Q.What are the key findings of CNA report on
Russia’s approach to Cyber Warfare?
Answer:
Russia views cyber very differently than its western
counterparts. The paper examines the Russian approach to cyber
warfare, addressing both its theoretical and its practical
underpinnings. The following is a summary of its key findings:
- Russian officials are convinced that Moscow is locked in an
ongoing, existential struggle with internal and external forces
that are searching to challenge its security in the information
realm. The internet, and the free flow of information it engenders,
is viewed as both a threat and an opportunity in this regard.
- Russian military theorists generally do not use the terms cyber
or cyberwarfare. Instead, they conceptualize cyber operations
within the broader framework of information warfare, a holistic
concept that includes computer network operations, electronic
warfare, psychological operations, and information operations.

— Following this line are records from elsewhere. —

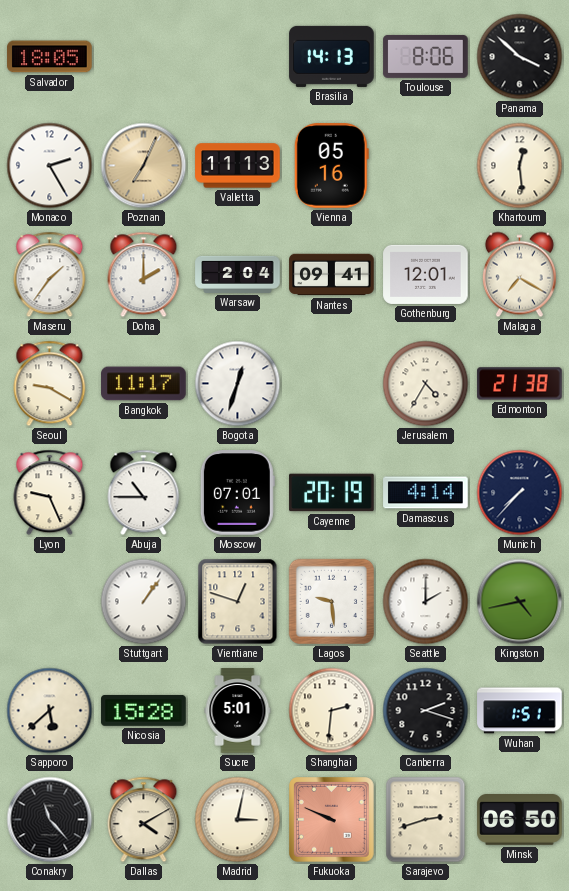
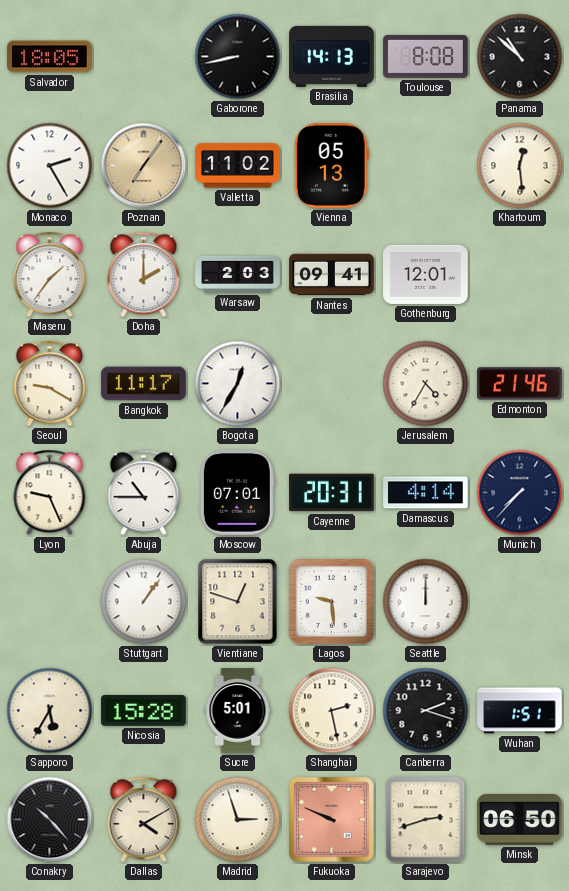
Gaborone: none -> 8:43
Toulouse: 8:06 -> 8:08
Panama: 3:52 -> 10:52
Poznan: 7:04 -> 7:06
Valletta: 11:13 -> 11:02
Vienna: 05:16 -> 05:13
Warsaw: 2:04 -> 2:03
Malaga: 7:20 -> none
Bogota: 12:33 -> 12:35
Edmonton: 21:38 -> 21:46
Cayenne: 20:19 -> 20:31
Seattle: 2:00 -> 12:00
Kingston: 4:43 -> none
Sapporo: 5:38 -> 5:35
Shanghai: 2:31 -> 2:28
Conakry: 11:23 -> 10:23
Madrid: 3:02 -> 2:57
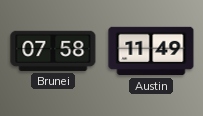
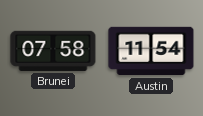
Austin: 11:49 -> 11:54
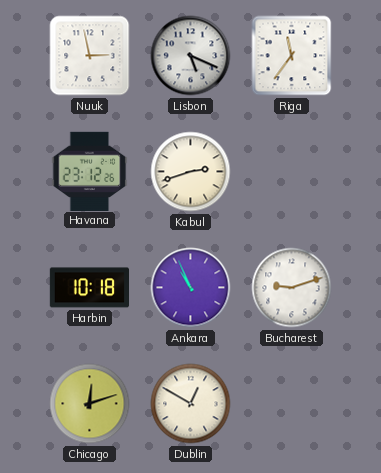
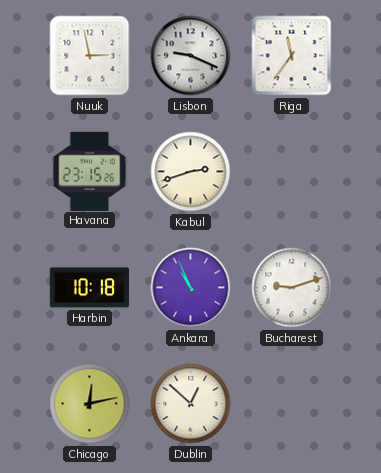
Lisbon: 5:19 -> 9:19
Havana: 23:12 -> 23:15
Chicago: 12:12 -> 12:13
Dublin: 12:50 -> 12:52
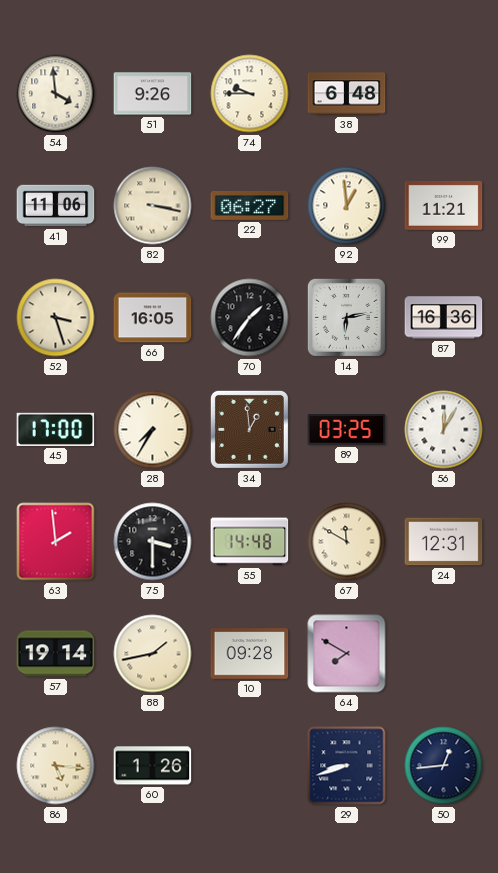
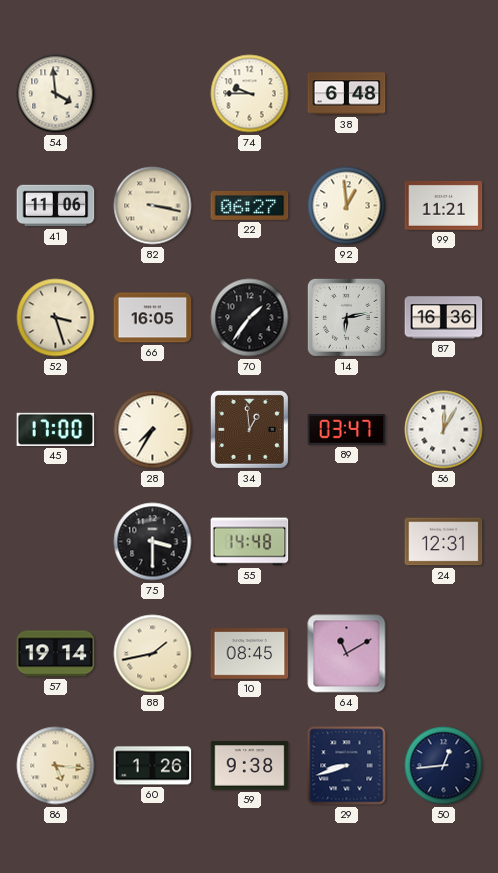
51: 9:26 -> none
89: 03:25 -> 03:47
63: 1:59 -> none
67: 11:50 -> none
10: 09:28 -> 08:45
64: 7:50 -> 11:10
59: none -> 9:38
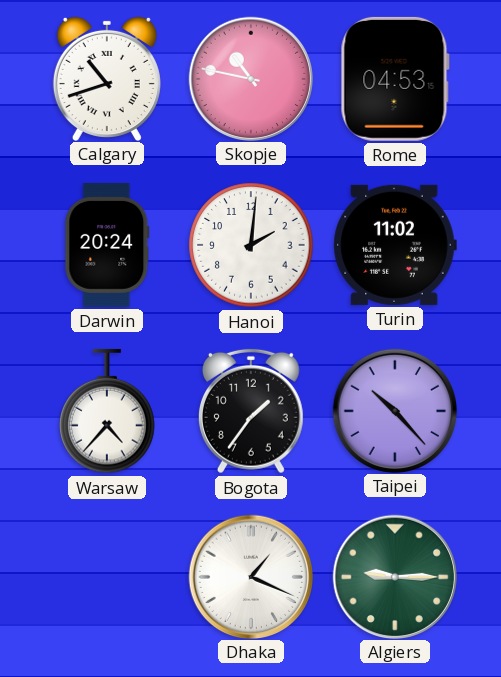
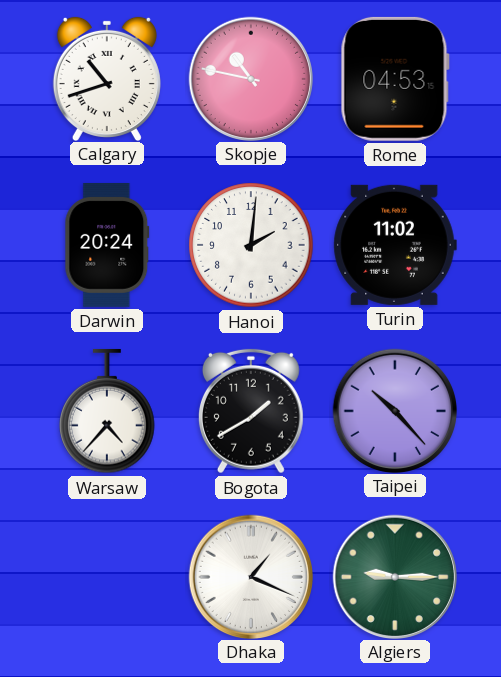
Bogota: 1:36 -> 1:40
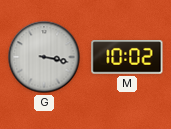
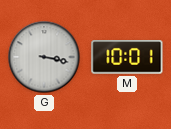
M: 10:02 -> 10:01
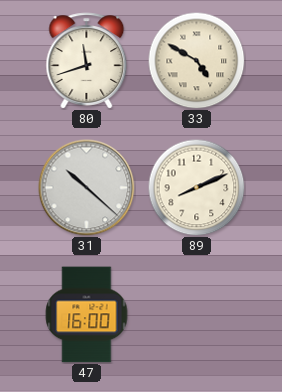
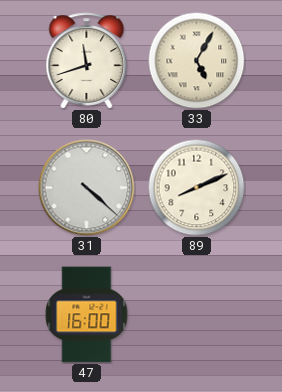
33: 4:50 -> 5:05
31: 10:22 -> 4:22
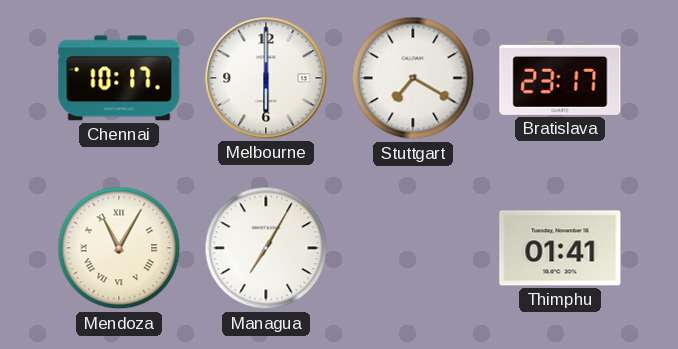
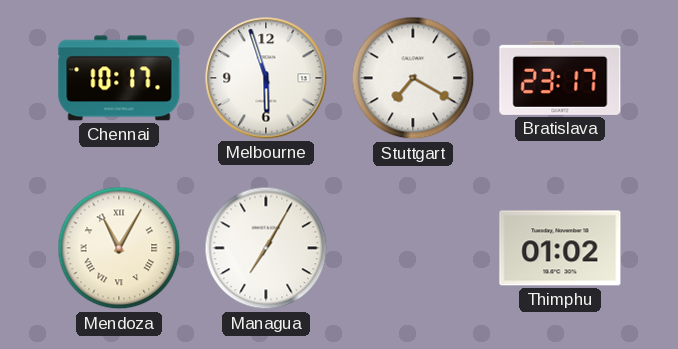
Melbourne: 6:00 -> 5:57
Thimphu: 01:41 -> 01:02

- In keeping with traditional Soviet notions of battling constant
threats from abroad and within, Moscow perceives the struggle
within “information space” to be more or less constant and
unending. This suggests that the Kremlin will have a relatively low
bar for employing cyber in ways that U.S. decision makers are
likely to view as offensive and escalatory in nature.
- Offensive cyber is playing a greater role in conventional
Russian military operations and may potentially play a role in the
future in Russia's strategic deterrence framework. Although the
Russian military has been slow to embrace cyber for both structural
and doctrinal reasons, the Kremlin has signaled that it intends to
bolster the offensive as well as the defensive cyber capabilities
of its armed forces. During the contingencies in Georgia and
Ukraine, Russia appeared to employ cyber as a conventional force
enabler.
- The Georgia and Ukraine conflicts also provided opportunities
for Russia to refine their cyberwarfare techniques and procedures
and to demonstrate their capabilities on the world stage. These
demonstrations may later serve as a basis to signal or deter
Russia's adversaries.
- Hacktivists and cyber-criminal syndicates have been a central
feature of Russian offensive cyber operations, because of the
anonymity they afford and the ease with which they can be
mobilized. However, the crowd-sourced approach that has typified
how the Kremlin has utilized hackers and criminal networks in the
past is likely to be replaced by more tailored approaches, with the
FSB and other government agencies playing a more central role.